Work to be completed
The result should be an exact copy of the entries below, free of pictures.

Material for this exercise
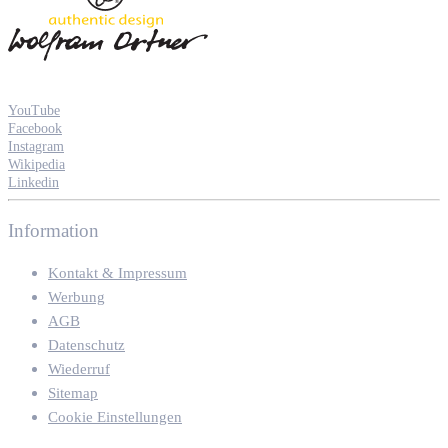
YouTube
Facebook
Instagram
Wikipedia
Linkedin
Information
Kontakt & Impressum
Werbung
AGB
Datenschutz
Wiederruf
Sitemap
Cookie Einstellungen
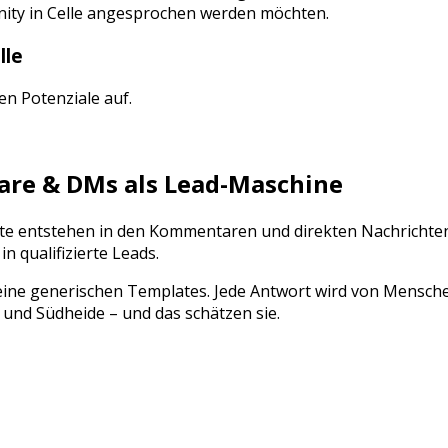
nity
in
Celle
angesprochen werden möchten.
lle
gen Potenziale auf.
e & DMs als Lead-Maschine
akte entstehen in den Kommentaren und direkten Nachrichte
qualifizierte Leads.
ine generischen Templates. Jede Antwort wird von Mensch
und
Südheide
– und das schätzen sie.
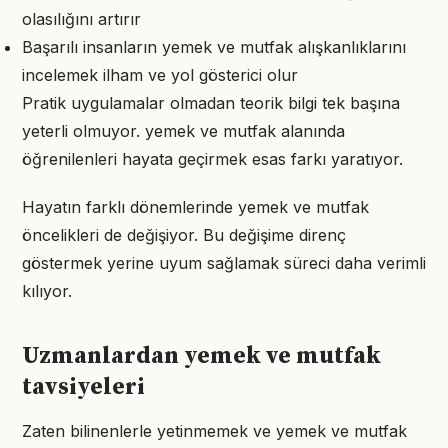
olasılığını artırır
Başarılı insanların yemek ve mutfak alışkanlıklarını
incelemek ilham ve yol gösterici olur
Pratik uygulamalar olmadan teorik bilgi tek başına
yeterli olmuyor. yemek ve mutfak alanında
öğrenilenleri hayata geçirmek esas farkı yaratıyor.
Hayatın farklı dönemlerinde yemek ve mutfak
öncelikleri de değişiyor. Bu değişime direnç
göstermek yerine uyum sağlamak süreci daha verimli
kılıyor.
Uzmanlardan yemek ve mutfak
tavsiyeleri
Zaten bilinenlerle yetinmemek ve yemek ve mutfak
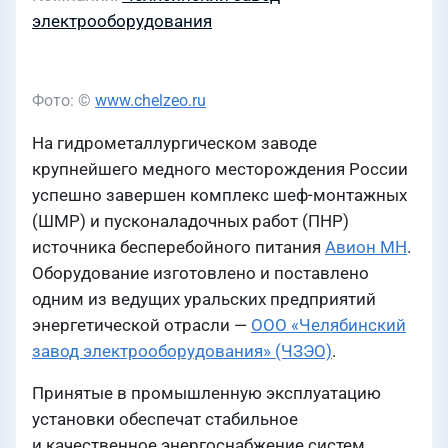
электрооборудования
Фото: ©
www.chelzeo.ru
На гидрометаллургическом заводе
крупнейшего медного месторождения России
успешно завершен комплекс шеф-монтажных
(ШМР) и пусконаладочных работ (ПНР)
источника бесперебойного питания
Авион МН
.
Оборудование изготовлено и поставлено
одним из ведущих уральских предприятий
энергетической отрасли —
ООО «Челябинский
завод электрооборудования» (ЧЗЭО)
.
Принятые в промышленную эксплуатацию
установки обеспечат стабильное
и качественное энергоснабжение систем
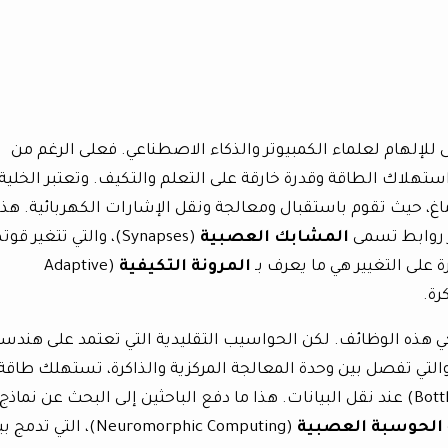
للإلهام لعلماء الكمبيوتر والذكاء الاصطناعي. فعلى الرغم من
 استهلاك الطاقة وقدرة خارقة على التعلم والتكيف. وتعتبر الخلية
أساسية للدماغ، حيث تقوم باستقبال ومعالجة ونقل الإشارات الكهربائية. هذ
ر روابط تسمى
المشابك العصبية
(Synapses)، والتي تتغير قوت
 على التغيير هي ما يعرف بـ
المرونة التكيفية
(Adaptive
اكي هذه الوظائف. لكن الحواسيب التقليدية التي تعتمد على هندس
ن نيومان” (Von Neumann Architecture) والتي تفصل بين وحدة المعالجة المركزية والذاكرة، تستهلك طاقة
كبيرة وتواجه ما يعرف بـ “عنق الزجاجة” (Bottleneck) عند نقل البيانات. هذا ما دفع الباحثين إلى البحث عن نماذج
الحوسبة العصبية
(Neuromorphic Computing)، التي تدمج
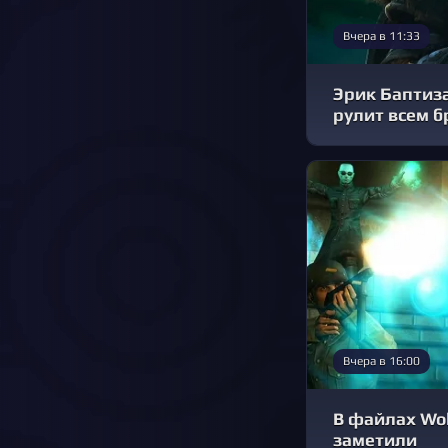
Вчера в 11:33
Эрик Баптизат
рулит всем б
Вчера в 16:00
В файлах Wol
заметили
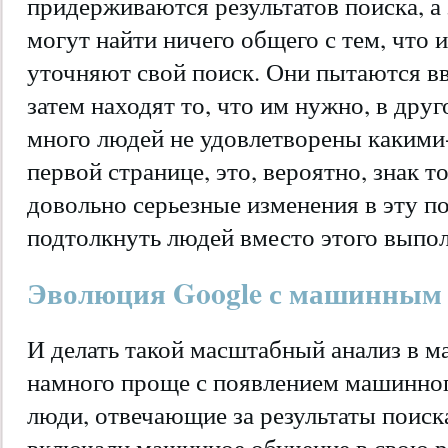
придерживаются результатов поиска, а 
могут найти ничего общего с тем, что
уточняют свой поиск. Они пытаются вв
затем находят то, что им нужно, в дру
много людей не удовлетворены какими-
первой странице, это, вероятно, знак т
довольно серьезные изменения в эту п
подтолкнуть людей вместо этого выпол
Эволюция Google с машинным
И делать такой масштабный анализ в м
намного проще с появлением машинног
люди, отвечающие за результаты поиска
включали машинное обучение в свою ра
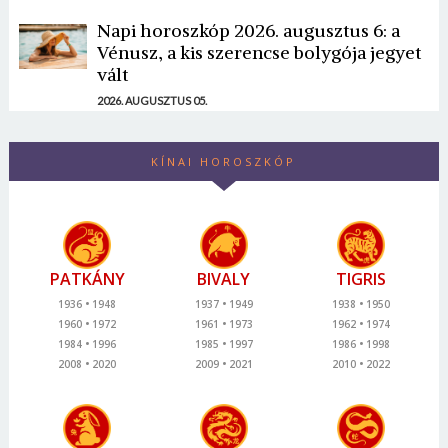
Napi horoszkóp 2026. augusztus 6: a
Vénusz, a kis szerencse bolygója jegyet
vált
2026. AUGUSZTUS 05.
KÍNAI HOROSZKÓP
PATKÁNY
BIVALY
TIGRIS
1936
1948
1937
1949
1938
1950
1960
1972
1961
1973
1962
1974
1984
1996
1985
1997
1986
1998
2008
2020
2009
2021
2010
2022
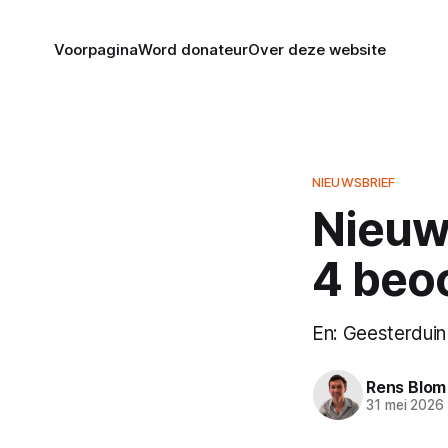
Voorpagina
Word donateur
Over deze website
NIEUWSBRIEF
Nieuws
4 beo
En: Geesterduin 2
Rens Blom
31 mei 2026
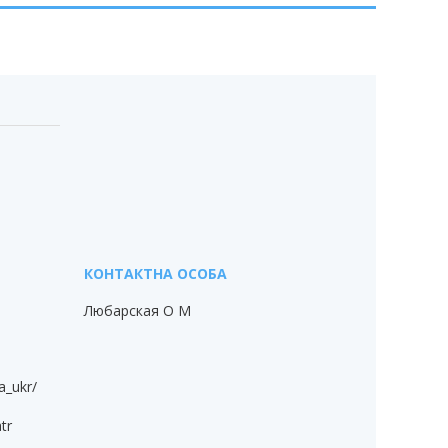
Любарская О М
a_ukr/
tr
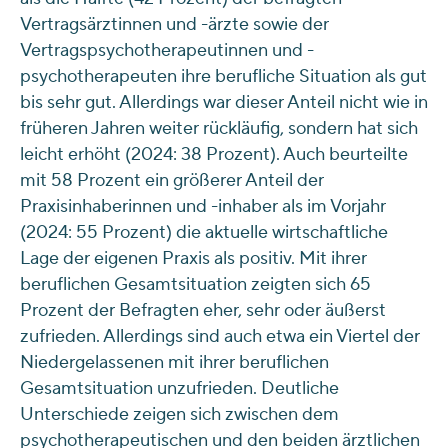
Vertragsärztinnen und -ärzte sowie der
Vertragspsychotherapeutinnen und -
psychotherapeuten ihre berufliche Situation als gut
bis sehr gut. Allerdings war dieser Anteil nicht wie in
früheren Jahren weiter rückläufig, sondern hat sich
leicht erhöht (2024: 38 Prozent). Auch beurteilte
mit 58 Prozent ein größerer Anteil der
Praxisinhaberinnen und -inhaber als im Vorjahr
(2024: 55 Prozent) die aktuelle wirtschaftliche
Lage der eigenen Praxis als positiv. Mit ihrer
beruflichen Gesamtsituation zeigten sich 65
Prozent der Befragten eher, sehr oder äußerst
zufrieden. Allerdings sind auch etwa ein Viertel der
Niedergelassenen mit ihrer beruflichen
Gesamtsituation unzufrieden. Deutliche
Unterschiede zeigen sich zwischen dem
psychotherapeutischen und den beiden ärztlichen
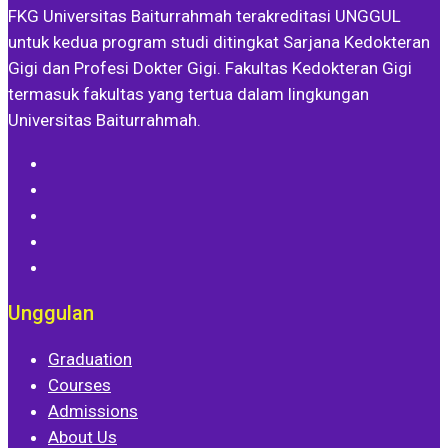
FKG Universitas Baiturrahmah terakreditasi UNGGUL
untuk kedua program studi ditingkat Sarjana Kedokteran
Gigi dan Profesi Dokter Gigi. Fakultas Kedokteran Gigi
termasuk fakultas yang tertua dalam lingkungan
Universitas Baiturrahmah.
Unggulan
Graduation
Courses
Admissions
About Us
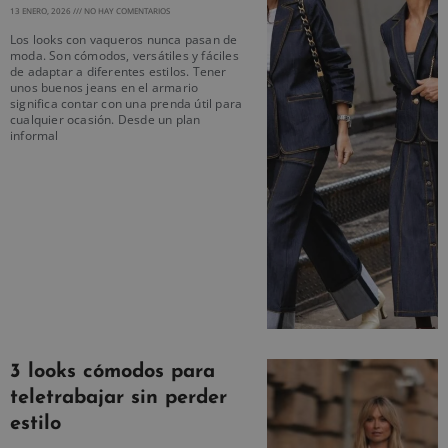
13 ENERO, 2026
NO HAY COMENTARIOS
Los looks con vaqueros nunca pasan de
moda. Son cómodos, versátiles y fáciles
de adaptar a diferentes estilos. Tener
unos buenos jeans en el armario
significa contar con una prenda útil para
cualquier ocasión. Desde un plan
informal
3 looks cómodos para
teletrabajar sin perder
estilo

Answer to this task
YouTube
Facebook
Instagram
Wikipedia
Linkedin
Information
Kontakt & Impressum
Werbung
AGB
Datenschutz
Wiederruf
Sitemap
Cookie Einstellungen
nity
in
Celle
angesprochen werden möchten.
lle
gen Potenziale auf.
e & DMs als Lead-Maschine
akte entstehen in den Kommentaren und direkten Nachrichte
qualifizierte Leads.
ine generischen Templates. Jede Antwort wird von Mensch
und
Südheide
– und das schätzen sie.
olasılığını artırır
Başarılı insanların yemek ve mutfak alışkanlıklarını
incelemek ilham ve yol gösterici olur
Pratik uygulamalar olmadan teorik bilgi tek başına
yeterli olmuyor. yemek ve mutfak alanında
öğrenilenleri hayata geçirmek esas farkı yaratıyor.
Hayatın farklı dönemlerinde yemek ve mutfak
öncelikleri de değişiyor. Bu değişime direnç
göstermek yerine uyum sağlamak süreci daha verimli
kılıyor.
Uzmanlardan yemek ve mutfak
tavsiyeleri
Zaten bilinenlerle yetinmemek ve yemek ve mutfak
электрооборудования
Фото: ©
www.chelzeo.ru
На гидрометаллургическом заводе
крупнейшего медного месторождения России
успешно завершен комплекс шеф-монтажных
(ШМР) и пусконаладочных работ (ПНР)
источника бесперебойного питания
Авион МН
.
Оборудование изготовлено и поставлено
одним из ведущих уральских предприятий
энергетической отрасли —
ООО «Челябинский
завод электрооборудования» (ЧЗЭО)
.
Принятые в промышленную эксплуатацию
установки обеспечат стабильное
и качественное энергоснабжение систем
للإلهام لعلماء الكمبيوتر والذكاء الاصطناعي. فعلى الرغم من
 استهلاك الطاقة وقدرة خارقة على التعلم والتكيف. وتعتبر الخلية
أساسية للدماغ، حيث تقوم باستقبال ومعالجة ونقل الإشارات الكهربائية. هذ
ر روابط تسمى
المشابك العصبية
(Synapses)، والتي تتغير قوت
 على التغيير هي ما يعرف بـ
المرونة التكيفية
(Adaptive
اكي هذه الوظائف. لكن الحواسيب التقليدية التي تعتمد على هندس
ن نيومان” (Von Neumann Architecture) والتي تفصل بين وحدة المعالجة المركزية والذاكرة، تستهلك طاقة
كبيرة وتواجه ما يعرف بـ “عنق الزجاجة” (Bottleneck) عند نقل البيانات. هذا ما دفع الباحثين إلى البحث عن نماذج
الحوسبة العصبية
(Neuromorphic Computing)، التي تدمج
Вчера в 11:33
Эрик Баптизат
рулит всем б
Вчера в 16:00
В файлах Wol
заметили
придерживаются результатов поиска, а 
могут найти ничего общего с тем, что
уточняют свой поиск. Они пытаются вв
затем находят то, что им нужно, в дру
много людей не удовлетворены какими-
первой странице, это, вероятно, знак т
довольно серьезные изменения в эту п
подтолкнуть людей вместо этого выпол
Эволюция Google с машинным
И делать такой масштабный анализ в м
намного проще с появлением машинног
люди, отвечающие за результаты поиска
включали машинное обучение в свою ра
Napi horoszkóp 2026. augusztus 6: a
Vénusz, a kis szerencse bolygója jegyet
vált
2026. AUGUSZTUS 05.
KÍNAI HOROSZKÓP
PATKÁNY
BIVALY
TIGRIS
1936
1948
1937
1949
1938
1950
1960
1972
1961
1973
1962
1974
1984
1996
1985
1997
1986
1998
2008
2020
2009
2021
2010
2022
Voorpagina
Word donateur
Over deze website
NIEUWSBRIEF
Nieuws
4 beo
En: Geesterduin 2
Rens Blom
31 mei 2026
Любарская О М
a_ukr/
tr
Vertragsärztinnen und -ärzte sowie der
Vertragspsychotherapeutinnen und -
psychotherapeuten ihre berufliche Situation als gut
bis sehr gut. Allerdings war dieser Anteil nicht wie in
früheren Jahren weiter rückläufig, sondern hat sich
leicht erhöht (2024: 38 Prozent). Auch beurteilte
mit 58 Prozent ein größerer Anteil der
Praxisinhaberinnen und -inhaber als im Vorjahr
(2024: 55 Prozent) die aktuelle wirtschaftliche
Lage der eigenen Praxis als positiv. Mit ihrer
beruflichen Gesamtsituation zeigten sich 65
Prozent der Befragten eher, sehr oder äußerst
zufrieden. Allerdings sind auch etwa ein Viertel der
Niedergelassenen mit ihrer beruflichen
Gesamtsituation unzufrieden. Deutliche
Unterschiede zeigen sich zwischen dem
psychotherapeutischen und den beiden ärztlichen
FKG Universitas Baiturrahmah terakreditasi UNGGUL
untuk kedua program studi ditingkat Sarjana Kedokteran
Gigi dan Profesi Dokter Gigi. Fakultas Kedokteran Gigi
termasuk fakultas yang tertua dalam lingkungan
Universitas Baiturrahmah.
Unggulan
Graduation
Courses
Admissions
About Us
13 ENERO, 2026
NO HAY COMENTARIOS
Los looks con vaqueros nunca pasan de
moda. Son cómodos, versátiles y fáciles
de adaptar a diferentes estilos. Tener
unos buenos jeans en el armario
significa contar con una prenda útil para
cualquier ocasión. Desde un plan
informal
3 looks cómodos para
teletrabajar sin perder
estilo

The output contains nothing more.